Under these guidelines, employers must provide non-exempt remote employees with a time-tracking system and provide training to use it. They must also be careful to not discourage accurate reporting. Generally speaking, if employers take these steps, they can send their non-exempt employees home to work without the anxiety of violations and penalties.

ADA Accommodations and Remote Work

Even if you decide not to implement a remote work policy, the ADA may require you to allow an employee to work from home as part of reasonable accommodation. Prior to Covid, employers could respond to such requests by making in-office work an essential feature of the job. However, now that millions have demonstrated that in-office isn’t as essential as we all thought, employers have a more stringent burden of proof if they deem in-office work essential.

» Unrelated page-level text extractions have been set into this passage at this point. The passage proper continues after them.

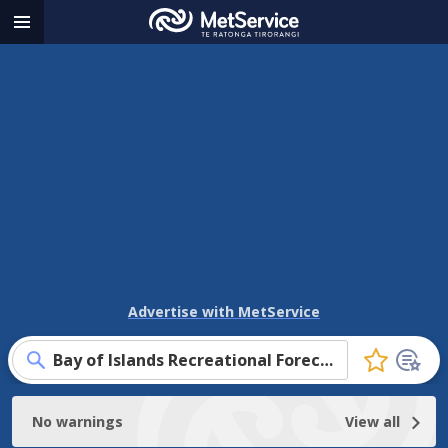
MetService
Menu
-
Te
Ratonga
Tirorangi
Advertise with MetService
Bay of Islands Recreational Forecast
Click
to
favourite
No warnings
View all
this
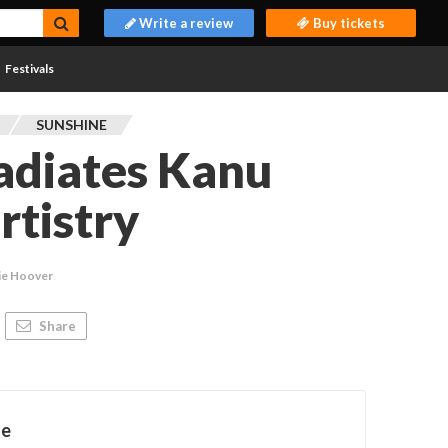
Write a review
Buy tickets
Festivals
SUNSHINE
radiates Kanu
rtistry
ie Hoover
Share
ne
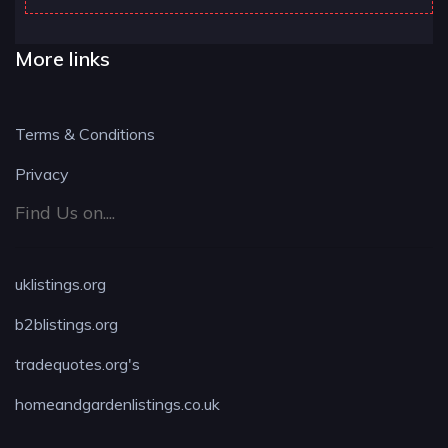
More links
Terms & Conditions
Privacy
Find Us on....
uklistings.org
b2blistings.org
tradequotes.org's
homeandgardenlistings.co.uk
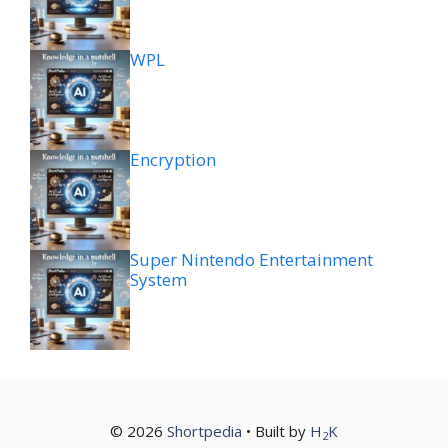
WPL
Encryption
Super Nintendo Entertainment
System
© 2026
Shortpedia
• Built by
H
K
2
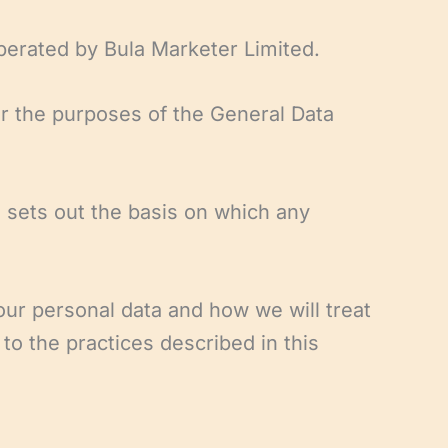
perated by Bula Marketer Limited.
or the purposes of the General Data
 sets out the basis on which any
our personal data and how we will treat
to the practices described in this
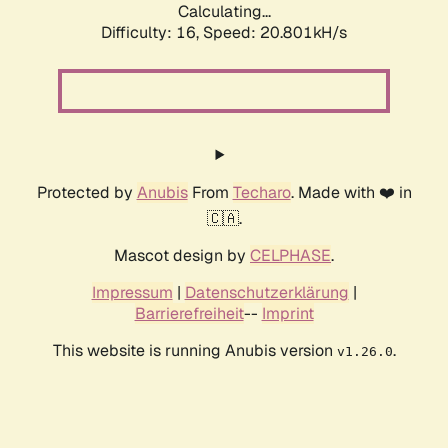
Calculating...
Difficulty: 16,
Speed: 20.801kH/s
Protected by
Anubis
From
Techaro
. Made with ❤️ in
🇨🇦.
Mascot design by
CELPHASE
.
Impressum
|
Datenschutzerklärung
|
Barrierefreiheit
--
Imprint
This website is running Anubis version
.
v1.26.0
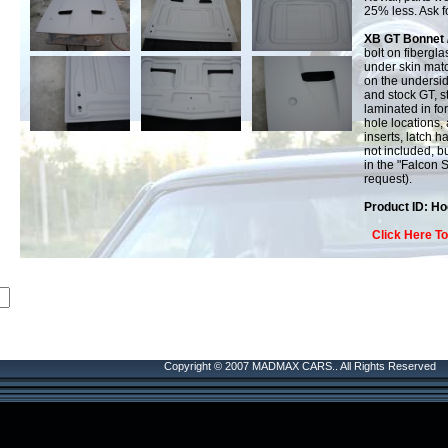
25% less. Ask fo
XB GT Bonnet 
bolt on fibergl
under skin matc
on the undersi
and stock GT, s
laminated in for
hole locations, 
inserts, latch h
not included, bu
in the "Falcon 
request).
Product ID: H
Click Here T
Copyright © 2007 MADMAX CARS.. All Rights Reserved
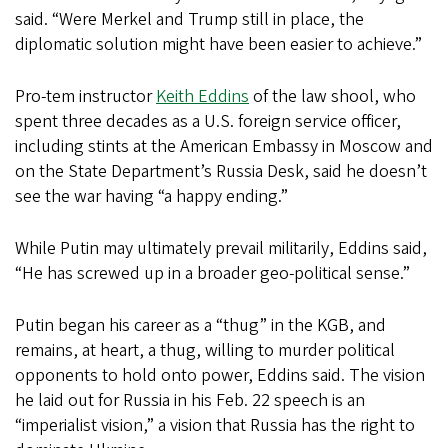
said. “Were Merkel and Trump still in place, the
diplomatic solution might have been easier to achieve.”
Pro-tem instructor
Keith Eddins
of the law shool, who
spent three decades as a U.S. foreign service officer,
including stints at the American Embassy in Moscow and
on the State Department’s Russia Desk, said he doesn’t
see the war having “a happy ending.”
While Putin may ultimately prevail militarily, Eddins said,
“He has screwed up in a broader geo-political sense.”
Putin began his career as a “thug” in the KGB, and
remains, at heart, a thug, willing to murder political
opponents to hold onto power, Eddins said. The vision
he laid out for Russia in his Feb. 22 speech is an
“imperialist vision,” a vision that Russia has the right to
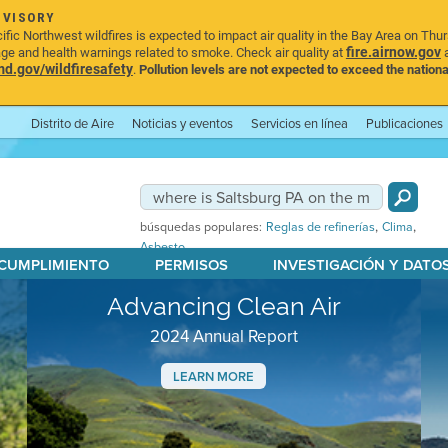
DVISORY
ic Northwest wildfires is expected to impact air quality in the Bay Area on Thu
fire.airnow.gov
age and health warnings related to smoke. Check air quality at
a
.gov/wildfiresafety
.
Pollution levels are not expected to exceed the nationa
Distrito de Aire
Noticias y eventos
Servicios en línea
Publicaciones
,
,
búsquedas populares:
Reglas de refinerías
Clima
Asbesto
 CUMPLIMIENTO
PERMISOS
INVESTIGACIÓN Y DATO
Advancing Clean Air
2024 Annual Report
LEARN MORE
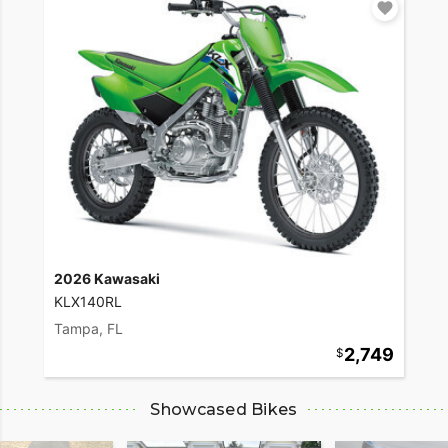
2026 Kawasaki
KLX140RL
Tampa, FL
2,749
Showcased Bikes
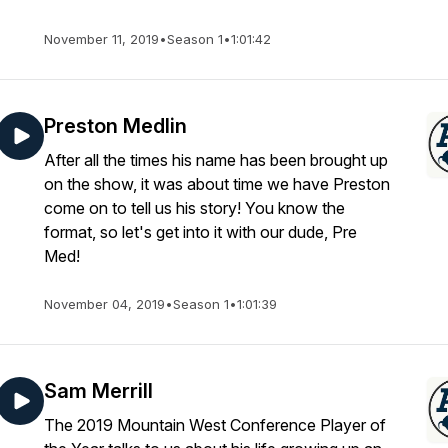
November 11, 2019
•
Season 1
•
1:01:42
Preston Medlin
After all the times his name has been brought up
on the show, it was about time we have Preston
come on to tell us his story! You know the
format, so let's get into it with our dude, Pre
Med!
November 04, 2019
•
Season 1
•
1:01:39
Sam Merrill
The 2019 Mountain West Conference Player of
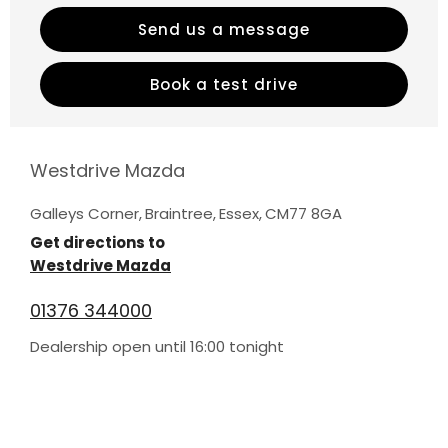
Send us a message
Book a test drive
Westdrive Mazda
Galleys Corner
,
Braintree
,
Essex
,
CM77 8GA
Get directions to
Westdrive Mazda
01376 344000
Dealership open until
16:00
tonight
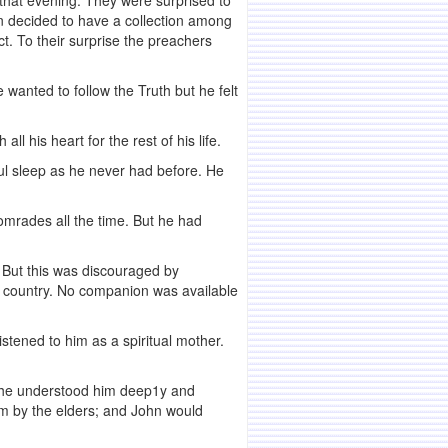
that evening. They were surprised to
 decided to have a collection among
ct. To their surprise the preachers
wanted to follow the Truth but he felt
 his heart for the rest of his life.
ul sleep as he never had before. He
omrades all the time. But he had
. But this was discouraged by
the country. No companion was available
stened to him as a spiritual mother.
 She understood him deep1y and
sm by the elders; and John would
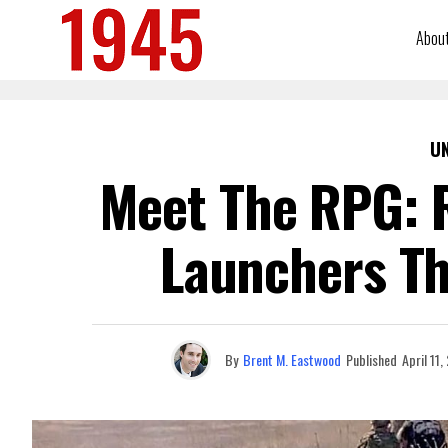
Abou
U
Meet The RPG: R
Launchers Tha
By
Brent M. Eastwood
Published
April 11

Specifically, an employer may be able to deny telework as a reasonable accommodation if, during the pandemic, the employer temporarily suspended an essential function of the job during the pandemic. If, however, during the pandemic, an employee was able to perform all the essential functions of the job from home, then teleworking may be a reasonable accommodation.

Thoughtful Remote Work Policy Can Prevent Problems

A well-written remote work policy can prevent many of the above issues. When you craft your policy for telecommuting, make sure to include the following.

  • Define eligibility. You can prevent discrimination claims if you have explicit eligibility guidelines for remote work requests.
  • Require employees to report relocations. Create clear guidelines for employees considering an out-of-state move.
  • Create time reporting procedures. To avoid violating FLSA and incurring fines, create clear procedures and training for non-exempt employees when they report their time worked.
  • Consider providing ergonomic equipment. Making sure home offices have some basic safety features will prevent workers’ compensation claims down the road.
  • Create communication guidelines. Communication limitations inherent in remote teams can make your company vulnerable to discrimination claims. Additionally, articulating what and when, exactly, you expect employees to communicate to their managers can further prevent problems from escalating.

In addition to creating a thorough remote work policy, review your existing policies and establish the company’s responsibilities as they pertain to your remote workforce. You’ll need to adapt many of these policies and responsibilities for your remote employees. For example, additional protections may be needed to protect your company’s data. Consider also onboarding and termination logistics. Essentially, nearly every aspect of your current HR duties will be impacted by your new remote work policy.